Consumer advocates and small businesses are crying foul over an Apple software upgrade that's shutting down some iPhones after people get them fixed at third-party repair shops. 

It's called "Error 53" and it's happening to iPhone 6 and 6s users who bring their devices to non-Apple technicians for repairs. 

"It's a widespread issue," Trent Forrest, owner of the Palmedic wireless repair shop in downtown Ottawa, told CBC News. "I feel something should be done."

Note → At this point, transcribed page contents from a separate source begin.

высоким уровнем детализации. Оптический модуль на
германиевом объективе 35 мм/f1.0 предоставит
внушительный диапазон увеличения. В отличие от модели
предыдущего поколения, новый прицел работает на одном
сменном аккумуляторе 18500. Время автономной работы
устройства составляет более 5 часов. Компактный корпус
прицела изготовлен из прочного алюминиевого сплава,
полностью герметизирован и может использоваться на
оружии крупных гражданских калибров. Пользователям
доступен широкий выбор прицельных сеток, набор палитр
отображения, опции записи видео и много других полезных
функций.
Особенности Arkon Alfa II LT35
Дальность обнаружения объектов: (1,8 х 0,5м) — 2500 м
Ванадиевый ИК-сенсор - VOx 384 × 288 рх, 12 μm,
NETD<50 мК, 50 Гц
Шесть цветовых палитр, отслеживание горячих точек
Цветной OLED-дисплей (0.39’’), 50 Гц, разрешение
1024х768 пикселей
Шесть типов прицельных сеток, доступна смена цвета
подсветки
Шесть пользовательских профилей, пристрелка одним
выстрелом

Not all repairs trigger the problem. Getting your screen replaced at a mom-and-pop shop likely won't cause any trouble. But anything involving the device's home button could render your phone useless. 

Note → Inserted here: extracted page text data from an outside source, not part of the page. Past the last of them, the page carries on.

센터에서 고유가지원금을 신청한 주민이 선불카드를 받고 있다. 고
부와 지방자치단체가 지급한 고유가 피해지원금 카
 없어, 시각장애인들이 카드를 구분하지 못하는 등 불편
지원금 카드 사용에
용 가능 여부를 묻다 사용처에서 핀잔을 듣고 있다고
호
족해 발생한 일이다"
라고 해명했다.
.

And it appears to be specifically tied to the most recent iPhone software upgrade. In some cases, a person's phone may function properly after a repair until the moment they install iOS 9.

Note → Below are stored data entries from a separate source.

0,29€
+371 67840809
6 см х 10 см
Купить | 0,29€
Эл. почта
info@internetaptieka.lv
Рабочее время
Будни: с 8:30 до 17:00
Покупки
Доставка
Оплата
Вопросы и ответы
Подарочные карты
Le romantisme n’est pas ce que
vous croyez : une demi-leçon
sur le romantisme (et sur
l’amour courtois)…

According to a report by the U.K.'s Guardian newspaper, Error 53 has affected thousands of people.

Apple says it's a security feature, meant to prevent fraudulent activity on phones that have fingerprint Touch ID. 

"We take customer security very seriously and Error 53 is the result of security checks designed to protect our customers," Apple Canada said in an e-mailed statement to CBC news.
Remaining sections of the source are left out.